Centre de Recherche du CHU de Québec-Université, Laval, Université Laval, G1V 4G2, Québec, Canada.
Département de Médecine Moléculaire, G1V 0A6, Québec, Canada.
Brief Bioinform. 2023 Sep 22;24(6). doi: 10.1093/bib/bbad348.
The emergence of massive datasets exploring the multiple levels of molecular biology has made their analysis and knowledge transfer more complex. Flexible tools to manage big biological datasets could be of great help for standardizing the usage of developed data visualizations and integration methods. Business intelligence (BI) tools have been used in many fields as exploratory tools. They have numerous connectors to link numerous data repositories with a unified graphic interface, offering an overview of data and facilitating interpretation for decision makers. BI tools could be a flexible and user-friendly way of handling molecular biological data with interactive visualizations. However, it is rather uncommon to see such tools used for the exploration of massive and complex datasets in biological fields. We believe that two main obstacles could be the reason. Firstly, we posit that the way to import data into BI tools are not compatible with biological databases. Secondly, BI tools may not be adapted to certain particularities of complex biological data, namely, the size, the variability of datasets and the availability of specialized visualizations. This paper highlights the use of five BI tools (Elastic Kibana, Siren Investigate, Microsoft Power BI, Salesforce Tableau and Apache Superset) onto which the massive data management repository engine called Elasticsearch is compatible. Four case studies will be discussed in which these BI tools were applied on biological datasets with different characteristics. We conclude that the performance of the tools depends on the complexity of the biological questions and the size of the datasets.

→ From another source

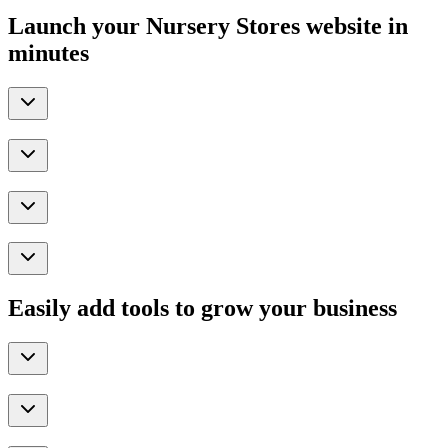
Launch your Nursery Stores website in
minutes
Easily add tools to grow your business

大规模数据集的出现,探索了多层次的分子生物学,使得它们的分析和知识转移更加复杂。灵活的工具来管理大型生物数据集对于标准化开发的数据可视化和集成方法的使用可能会有很大的帮助。商业智能(BI)工具已在许多领域中用作探索工具。它们具有许多连接器,可以将许多数据存储库与统一的图形界面连接起来,提供数据概览并为决策者提供解释。BI 工具可以是一种灵活且用户友好的处理具有交互可视化的分子生物学数据的方法。然而,在生物领域中,很少看到这样的工具用于探索大规模和复杂的数据集。我们认为,有两个主要障碍可能是原因。首先,我们假设将数据导入 BI 工具的方式与生物数据库不兼容。其次,BI 工具可能不适应复杂生物数据的某些特殊性,即数据集的大小、可变性和专门可视化的可用性。本文重点介绍了可与称为 Elasticsearch 的大规模数据管理存储库引擎兼容的五个 BI 工具(Elastic Kibana、Siren Investigate、Microsoft Power BI、Salesforce Tableau 和 Apache Superset)的使用。将讨论四个案例研究,其中这些 BI 工具应用于具有不同特征的生物数据集。我们得出的结论是,工具的性能取决于生物问题的复杂性和数据集的大小。